Return every record below exactly; leave out the images.

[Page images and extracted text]
:::

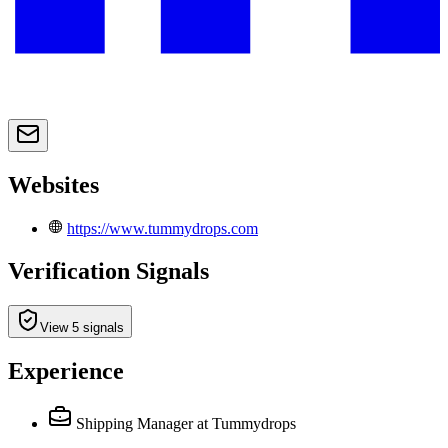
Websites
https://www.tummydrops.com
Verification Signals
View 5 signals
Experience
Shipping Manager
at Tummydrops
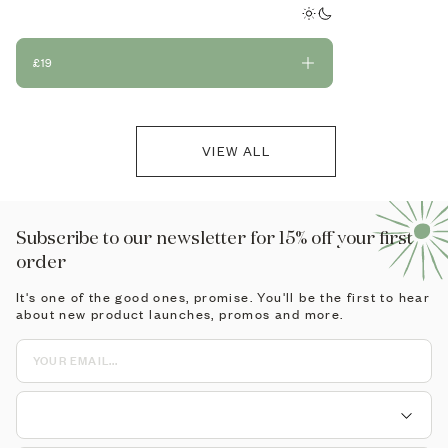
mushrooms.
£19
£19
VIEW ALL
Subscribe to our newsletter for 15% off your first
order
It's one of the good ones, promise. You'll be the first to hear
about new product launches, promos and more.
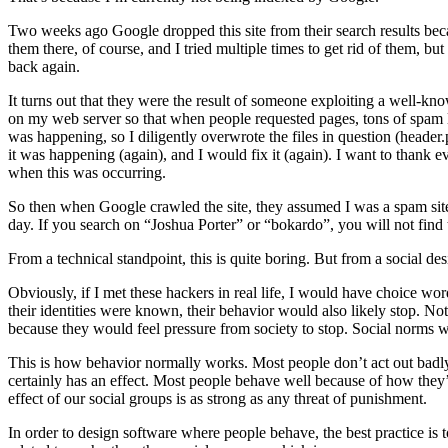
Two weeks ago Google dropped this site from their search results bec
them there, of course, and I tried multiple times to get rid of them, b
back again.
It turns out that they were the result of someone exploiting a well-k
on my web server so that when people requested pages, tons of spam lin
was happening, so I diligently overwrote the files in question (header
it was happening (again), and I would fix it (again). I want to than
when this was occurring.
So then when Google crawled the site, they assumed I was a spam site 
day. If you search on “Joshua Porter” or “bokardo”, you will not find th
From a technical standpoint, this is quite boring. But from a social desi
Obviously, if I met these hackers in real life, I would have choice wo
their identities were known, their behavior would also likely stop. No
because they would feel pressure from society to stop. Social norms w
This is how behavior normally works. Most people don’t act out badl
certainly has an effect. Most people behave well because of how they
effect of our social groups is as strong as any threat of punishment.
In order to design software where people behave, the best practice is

:::

▶ Task output:
Websites
https://www.tummydrops.com
Verification Signals
View 5 signals
Experience
Shipping Manager
at Tummydrops
mushrooms.
£19
£19
VIEW ALL
Subscribe to our newsletter for 15% off your first
order
It's one of the good ones, promise. You'll be the first to hear
about new product launches, promos and more.
Two weeks ago Google dropped this site from their search results bec
them there, of course, and I tried multiple times to get rid of them, b
back again.
It turns out that they were the result of someone exploiting a well-k
on my web server so that when people requested pages, tons of spam lin
was happening, so I diligently overwrote the files in question (header
it was happening (again), and I would fix it (again). I want to than
when this was occurring.
So then when Google crawled the site, they assumed I was a spam site 
day. If you search on “Joshua Porter” or “bokardo”, you will not find th
From a technical standpoint, this is quite boring. But from a social desi
Obviously, if I met these hackers in real life, I would have choice wo
their identities were known, their behavior would also likely stop. No
because they would feel pressure from society to stop. Social norms w
This is how behavior normally works. Most people don’t act out badl
certainly has an effect. Most people behave well because of how they
effect of our social groups is as strong as any threat of punishment.
In order to design software where people behave, the best practice is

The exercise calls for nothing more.